Since returning from a broken leg that cost him his entire rookie season, Taylor has been a bit of an enigma for Seattle. On one hand, he has produced 21.5 sacks over the past three seasons, including producing six sacks in the final five games in 2022, showcasing dynamic burst as a speed rusher and an ability to punch the ball out with five forced fumbles in his career. In spurts, he's looked the part of an upper echelon pass rusher.
However, inconsistency has been a major problem for Taylor, who has been feast or famine hunting quarterbacks over the past three seasons. While he has posted solid sack numbers, he hasn't been efficient generating pressure, as evidenced by his 6.2 percent win rate last season, which ranked 105th out of 120 qualified defenders. He finished 76th in that metric in 2022, still posting a win rate under nine percent despite nearly hitting double-digit sacks.

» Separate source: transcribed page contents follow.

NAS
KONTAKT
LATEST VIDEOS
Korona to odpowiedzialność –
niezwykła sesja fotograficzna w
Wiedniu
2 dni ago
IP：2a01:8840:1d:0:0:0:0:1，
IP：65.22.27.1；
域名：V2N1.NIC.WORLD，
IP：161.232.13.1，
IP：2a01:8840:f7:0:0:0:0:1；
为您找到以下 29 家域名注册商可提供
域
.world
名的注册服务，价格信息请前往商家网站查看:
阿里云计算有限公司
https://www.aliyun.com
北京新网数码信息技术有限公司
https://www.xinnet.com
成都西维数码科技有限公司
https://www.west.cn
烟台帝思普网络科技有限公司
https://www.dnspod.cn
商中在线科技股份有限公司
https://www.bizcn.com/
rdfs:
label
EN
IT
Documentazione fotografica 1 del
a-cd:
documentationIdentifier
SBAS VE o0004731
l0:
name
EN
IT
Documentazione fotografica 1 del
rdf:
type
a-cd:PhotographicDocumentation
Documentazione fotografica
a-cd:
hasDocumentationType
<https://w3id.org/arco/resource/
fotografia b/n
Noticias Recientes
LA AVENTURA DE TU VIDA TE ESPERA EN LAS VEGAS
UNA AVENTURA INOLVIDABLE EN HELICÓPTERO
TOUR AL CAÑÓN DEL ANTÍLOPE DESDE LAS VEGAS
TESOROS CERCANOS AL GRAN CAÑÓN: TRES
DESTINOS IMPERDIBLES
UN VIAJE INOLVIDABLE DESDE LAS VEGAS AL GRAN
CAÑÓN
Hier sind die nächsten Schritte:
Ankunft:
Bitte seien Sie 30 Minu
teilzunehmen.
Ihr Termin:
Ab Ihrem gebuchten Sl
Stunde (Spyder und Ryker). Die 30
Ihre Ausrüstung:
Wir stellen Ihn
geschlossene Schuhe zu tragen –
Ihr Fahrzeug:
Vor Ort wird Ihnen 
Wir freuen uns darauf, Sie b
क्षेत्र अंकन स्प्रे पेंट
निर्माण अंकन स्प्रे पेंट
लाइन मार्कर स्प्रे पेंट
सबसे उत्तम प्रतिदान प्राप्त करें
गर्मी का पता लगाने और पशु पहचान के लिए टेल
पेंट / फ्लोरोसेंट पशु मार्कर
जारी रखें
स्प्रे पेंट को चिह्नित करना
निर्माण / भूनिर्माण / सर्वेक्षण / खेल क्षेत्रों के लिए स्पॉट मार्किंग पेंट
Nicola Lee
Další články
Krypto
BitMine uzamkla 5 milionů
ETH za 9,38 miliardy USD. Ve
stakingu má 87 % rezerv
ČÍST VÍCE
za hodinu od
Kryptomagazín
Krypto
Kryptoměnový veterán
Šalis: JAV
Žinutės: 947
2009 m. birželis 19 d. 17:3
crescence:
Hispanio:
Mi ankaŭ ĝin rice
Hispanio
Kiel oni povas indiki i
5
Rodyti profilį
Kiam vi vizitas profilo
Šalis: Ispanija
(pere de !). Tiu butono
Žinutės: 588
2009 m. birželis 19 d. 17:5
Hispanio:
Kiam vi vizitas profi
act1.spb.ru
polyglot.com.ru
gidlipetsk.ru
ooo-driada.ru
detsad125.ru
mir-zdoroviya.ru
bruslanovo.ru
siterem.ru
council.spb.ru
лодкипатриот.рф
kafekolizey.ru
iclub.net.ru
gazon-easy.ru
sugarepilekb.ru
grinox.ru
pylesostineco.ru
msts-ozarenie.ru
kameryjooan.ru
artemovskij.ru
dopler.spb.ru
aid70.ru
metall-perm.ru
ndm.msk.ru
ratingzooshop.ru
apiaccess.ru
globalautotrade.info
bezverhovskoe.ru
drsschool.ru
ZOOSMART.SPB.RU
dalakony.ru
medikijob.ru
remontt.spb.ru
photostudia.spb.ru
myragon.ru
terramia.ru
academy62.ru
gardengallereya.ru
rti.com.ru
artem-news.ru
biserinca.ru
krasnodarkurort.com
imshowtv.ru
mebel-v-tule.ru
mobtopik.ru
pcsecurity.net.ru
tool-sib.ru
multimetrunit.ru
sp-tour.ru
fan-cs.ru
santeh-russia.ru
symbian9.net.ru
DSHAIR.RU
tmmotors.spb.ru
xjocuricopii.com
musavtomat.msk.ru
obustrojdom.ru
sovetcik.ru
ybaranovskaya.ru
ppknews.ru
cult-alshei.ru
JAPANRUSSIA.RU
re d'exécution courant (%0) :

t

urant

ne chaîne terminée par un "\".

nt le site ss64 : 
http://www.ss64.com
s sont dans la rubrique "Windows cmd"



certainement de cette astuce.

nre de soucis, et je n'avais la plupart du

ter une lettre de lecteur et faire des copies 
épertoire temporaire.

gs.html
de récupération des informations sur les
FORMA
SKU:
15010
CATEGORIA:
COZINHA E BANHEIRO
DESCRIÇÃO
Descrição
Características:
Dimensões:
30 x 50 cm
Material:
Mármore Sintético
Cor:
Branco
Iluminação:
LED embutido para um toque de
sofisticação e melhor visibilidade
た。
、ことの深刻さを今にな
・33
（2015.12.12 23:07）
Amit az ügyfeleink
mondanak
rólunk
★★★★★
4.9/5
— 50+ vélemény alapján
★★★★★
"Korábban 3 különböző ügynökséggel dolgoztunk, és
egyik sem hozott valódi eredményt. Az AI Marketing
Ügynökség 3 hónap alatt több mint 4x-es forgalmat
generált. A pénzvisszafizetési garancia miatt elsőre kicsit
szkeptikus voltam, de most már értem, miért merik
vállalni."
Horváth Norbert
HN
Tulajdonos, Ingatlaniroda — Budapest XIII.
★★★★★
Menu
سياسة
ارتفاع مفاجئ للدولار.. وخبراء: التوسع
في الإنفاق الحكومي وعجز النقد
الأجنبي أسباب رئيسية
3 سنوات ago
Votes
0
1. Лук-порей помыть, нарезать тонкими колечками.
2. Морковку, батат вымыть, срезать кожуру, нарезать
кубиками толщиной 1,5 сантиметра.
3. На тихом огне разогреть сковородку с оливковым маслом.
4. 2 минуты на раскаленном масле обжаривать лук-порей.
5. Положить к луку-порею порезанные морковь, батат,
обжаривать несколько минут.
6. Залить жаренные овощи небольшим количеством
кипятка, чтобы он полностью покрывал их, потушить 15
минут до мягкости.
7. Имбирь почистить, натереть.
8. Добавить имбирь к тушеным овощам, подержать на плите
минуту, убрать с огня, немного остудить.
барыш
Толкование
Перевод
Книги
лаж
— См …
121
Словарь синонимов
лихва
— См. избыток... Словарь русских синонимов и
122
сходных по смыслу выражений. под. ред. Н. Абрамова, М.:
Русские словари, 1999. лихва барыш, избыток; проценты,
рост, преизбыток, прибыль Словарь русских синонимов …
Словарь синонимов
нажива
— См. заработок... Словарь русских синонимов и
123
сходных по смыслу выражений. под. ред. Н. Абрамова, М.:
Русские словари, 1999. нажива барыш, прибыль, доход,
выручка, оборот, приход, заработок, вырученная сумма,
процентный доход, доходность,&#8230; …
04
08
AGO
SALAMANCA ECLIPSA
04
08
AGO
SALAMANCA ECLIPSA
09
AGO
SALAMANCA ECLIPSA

Taylor has also approached defending the run as if it was optional much of the time, which led to him losing a starting job each of the past two seasons. Between missed tackles and botched gap assignments, per PFF, he has never finished a season with a run defense grade above 48.0 and posted a career missed tackle rate exceeding 25 percent, making him a liability on early downs.
As for Hall, in a far smaller sample size as a reserve, he struggled to muster much production with limited chances. On 137 pass rushing snaps, he produced 11 pressures and four quarterback hits with no sacks, while he received a dreadful 32.7 run defense grade from PFF. With a chance to earn a more prominent role, he will have to show more bite as a pass rusher and do a better job of shedding blocks to make plays in the run game moving forward, but his numbers at Auburn suggest that potential is in him.
In the grand scheme of things, the Seahawks have questions at all three levels of the defense as they implement Macdonald's scheme, and the stable of edge rushers isn't an exception. For the defense to reach full potential, Mafe still has to put everything together after spurts of elite play, Taylor will have to at least be a marginal run defender to open the door for him to see more snaps as a rusher, and Hall simply has to prove he can be a reliable contributor on a consistent basis.
As Macdonald stated, figuring out how to best utilize those players in his scheme and where to best deploy them position-wise will be crucial as OTAs unfold and training camp gets underway in a few months. With no notable moves made at the position this spring, the lack of activity suggests he believes that he and his staff can get more out of the group as a whole.
But at the end of the day, regardless of how Mafe, Taylor, and Hall perform in a new defense, no player carries greater importance to the Seahawks goal of competing for an NFC West title and playoff spot than Nwosu. At a time of year where positivity flows out of every NFL facility, whether authentic or superficial, his return to the field provides genuine hope for a defense that Macdonald and his newly assembled staff expect to be substantially better than a year ago.